> [Your task]
In the copy of these records, include no pictures and change nothing else.

> [Entries provided]
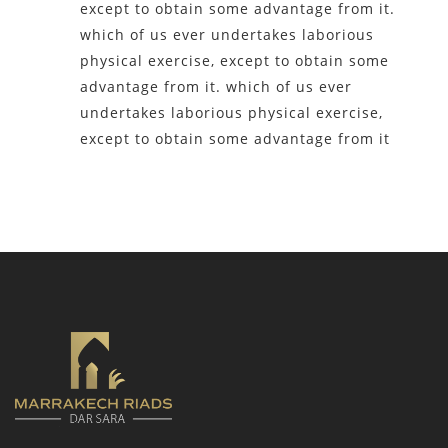
except to obtain some advantage from it.
which of us ever undertakes laborious
physical exercise, except to obtain some
advantage from it. which of us ever
undertakes laborious physical exercise,
except to obtain some advantage from it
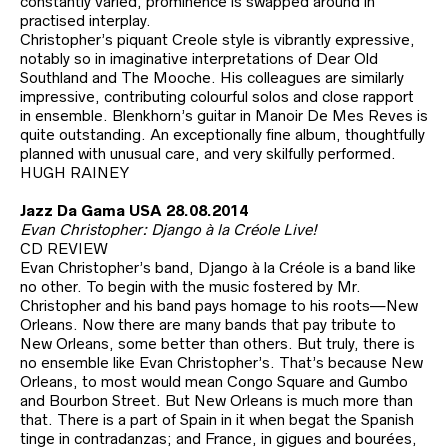
constantly varied, prominence is swapped around in
practised interplay.
Christopher’s piquant Creole style is vibrantly expressive,
notably so in imaginative interpretations of Dear Old
Southland and The Mooche. His colleagues are similarly
impressive, contributing colourful solos and close rapport
in ensemble. Blenkhorn’s guitar in Manoir De Mes Reves is
quite outstanding. An exceptionally fine album, thoughtfully
planned with unusual care, and very skilfully performed.
HUGH RAINEY
Jazz Da Gama USA 28.08.2014
Evan Christopher: Django à la Créole Live!
CD REVIEW
Evan Christopher’s band, Django à la Créole is a band like
no other. To begin with the music fostered by Mr.
Christopher and his band pays homage to his roots—New
Orleans. Now there are many bands that pay tribute to
New Orleans, some better than others. But truly, there is
no ensemble like Evan Christopher’s. That’s because New
Orleans, to most would mean Congo Square and Gumbo
and Bourbon Street. But New Orleans is much more than
that. There is a part of Spain in it when begat the Spanish
tinge in contradanzas; and France, in gigues and bourées,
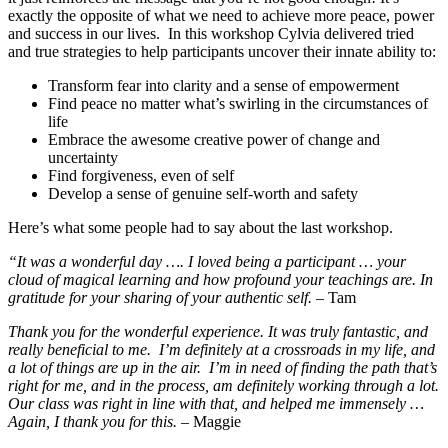
exactly the opposite of what we need to achieve more peace, power
and success in our lives. In this workshop Cylvia delivered tried
and true strategies to help participants uncover their innate ability to:
Transform fear into clarity and a sense of empowerment
Find peace no matter what’s swirling in the circumstances of
life
Embrace the awesome creative power of change and
uncertainty
Find forgiveness, even of self
Develop a sense of genuine self-worth and safety
Here’s what some people had to say about the last workshop.
“It was a wonderful day …. I loved being a participant … your
cloud of magical learning and how profound your teachings are. In
gratitude for your sharing of your authentic self.
– Tam
Thank you for the wonderful experience. It was truly fantastic, and
really beneficial to me. I’m definitely at a crossroads in my life, and
a lot of things are up in the air. I’m in need of finding the path that’s
right for me, and in the process, am definitely working through a lot.
Our class was right in line with that, and helped me immensely …
Again, I thank you for this.
– Maggie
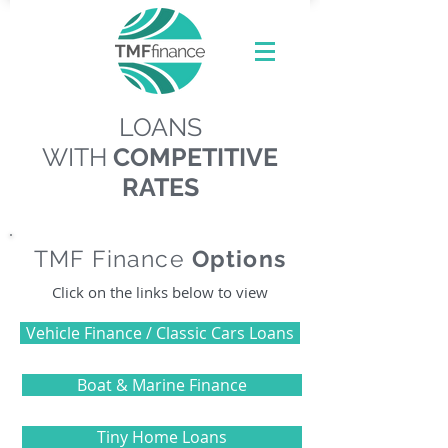
LOANS
WITH
COMPETITIVE
RATES
TMF Finance
Options
Click on the links below to view
Vehicle Finance / Classic Cars Loans
Boat & Marine Finance
Tiny Home Loans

> [Your solution]
except to obtain some advantage from it.
which of us ever undertakes laborious
physical exercise, except to obtain some
advantage from it. which of us ever
undertakes laborious physical exercise,
except to obtain some advantage from it
constantly varied, prominence is swapped around in
practised interplay.
Christopher’s piquant Creole style is vibrantly expressive,
notably so in imaginative interpretations of Dear Old
Southland and The Mooche. His colleagues are similarly
impressive, contributing colourful solos and close rapport
in ensemble. Blenkhorn’s guitar in Manoir De Mes Reves is
quite outstanding. An exceptionally fine album, thoughtfully
planned with unusual care, and very skilfully performed.
HUGH RAINEY
Jazz Da Gama USA 28.08.2014
Evan Christopher: Django à la Créole Live!
CD REVIEW
Evan Christopher’s band, Django à la Créole is a band like
no other. To begin with the music fostered by Mr.
Christopher and his band pays homage to his roots—New
Orleans. Now there are many bands that pay tribute to
New Orleans, some better than others. But truly, there is
no ensemble like Evan Christopher’s. That’s because New
Orleans, to most would mean Congo Square and Gumbo
and Bourbon Street. But New Orleans is much more than
that. There is a part of Spain in it when begat the Spanish
tinge in contradanzas; and France, in gigues and bourées,
exactly the opposite of what we need to achieve more peace, power
and success in our lives. In this workshop Cylvia delivered tried
and true strategies to help participants uncover their innate ability to:
Transform fear into clarity and a sense of empowerment
Find peace no matter what’s swirling in the circumstances of
life
Embrace the awesome creative power of change and
uncertainty
Find forgiveness, even of self
Develop a sense of genuine self-worth and safety
Here’s what some people had to say about the last workshop.
“It was a wonderful day …. I loved being a participant … your
cloud of magical learning and how profound your teachings are. In
gratitude for your sharing of your authentic self.
– Tam
Thank you for the wonderful experience. It was truly fantastic, and
really beneficial to me. I’m definitely at a crossroads in my life, and
a lot of things are up in the air. I’m in need of finding the path that’s
right for me, and in the process, am definitely working through a lot.
Our class was right in line with that, and helped me immensely …
Again, I thank you for this.
– Maggie
LOANS
WITH
COMPETITIVE
RATES
TMF Finance
Options
Click on the links below to view
Vehicle Finance / Classic Cars Loans
Boat & Marine Finance
Tiny Home Loans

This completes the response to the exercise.